8.16. Merge Sort Efficiency

So how efficient is Merge Sort? Well, for starters, remember that merging n items takes \(O(n)\) work. In other words, merging 5 items takes ~5 units of work, merging 20 items, takes ~20 units of work, etc… Now lets do a rough analysis of how long it takes to do a merge sort on a list of length 1024.

All the hard work takes place as we merge the lists back together:

The table below shows this and the pattern for the rest of the level:

Level Description Number of Lists Size of Each List Amount of Work
1 1024 lists of size 1
into 512 lists of size 2
512 2 512 · 2 = 1024
2 512 lists of size 2
into 256 lists of size 4
256 4 256 · 4 = 1024
3 256 lists of size 4
into 128 lists of size 8
128 8 128 · 8 = 1024
... ... ... ... ...
??? 2 lists of size 512
into 1 list of size 1024
1 1024 1 · 1024 = 1024

Note that each level the work is ~1024 units of time - exactly the number of items in the full list. Thus we can say each level takes \(O(n)\) work.

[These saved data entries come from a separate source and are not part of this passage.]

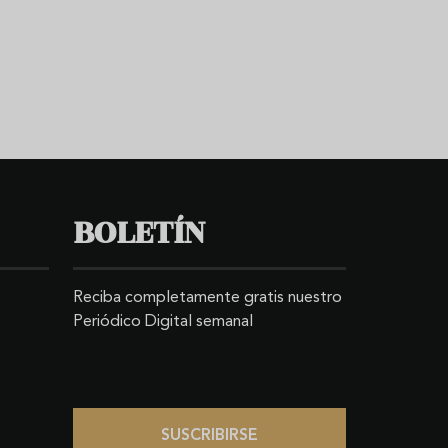
BOLETÍN
Reciba completamente gratis nuestro
Periódico Digital semanal
SUSCRIBIRSE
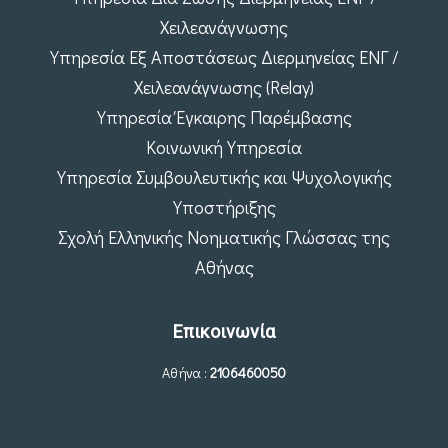
Χειλεανάγνωσης
Υπηρεσία Εξ Αποστάσεως Διερμηνείας ΕΝΓ /
Χειλεανάγνωσης (Relay)
Υπηρεσία Έγκαιρης Παρέμβασης
Κοινωνική Υπηρεσία
Υπηρεσία Συμβουλευτικής και Ψυχολογικής
Υποστήριξης
Σχολή Ελληνικής Νοηματικής Γλώσσας της
Αθήνας
Επικοινωνία
Αθήνα :
2106460050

Th only other thing we need to figure out is “how many levels are required?” The table above skips a few steps in the middle. We could go back and add them in - starting with 1024 items the levels would look like:

1024 → 512 → 256 → 128 → 64 → 32 → 16 → 8 → 4 → 2 → 1

That is 10 levels of merging to group 1024 single items into one list of 1024.

Like we saw with binary search, that progression - dividing by 2 repeatedly until we reach 1 - can also be determined by the mathematical function \(log_2(n)\). \(log_2(1024) = 10\). Using that, we could calculate the number of levels of merges required to do a Merge Sort on a list of 100,000 items: \(log_2(100,000) ≈ 16.61\). (Since we can’t do 16.61 merges levels, we would call that 17.)

The formula also allows us to write a general formula for the overall work required for a Merge Sort. Starting with:

\(\textrm{total work} = \textrm{work per level} · \textrm{number of levels}\)

We know that sorting n items will require \(log_2(n)\) levels and each level will take n work:

\(\textrm{total work} = \textrm{n work} · log_2(n) \textrm{ levels}\)

Or:

\(\textrm{total work} = n·log_2(n)\)

Merge Sort requires \(O(n·log_2(n))\) work to sort a list of size n.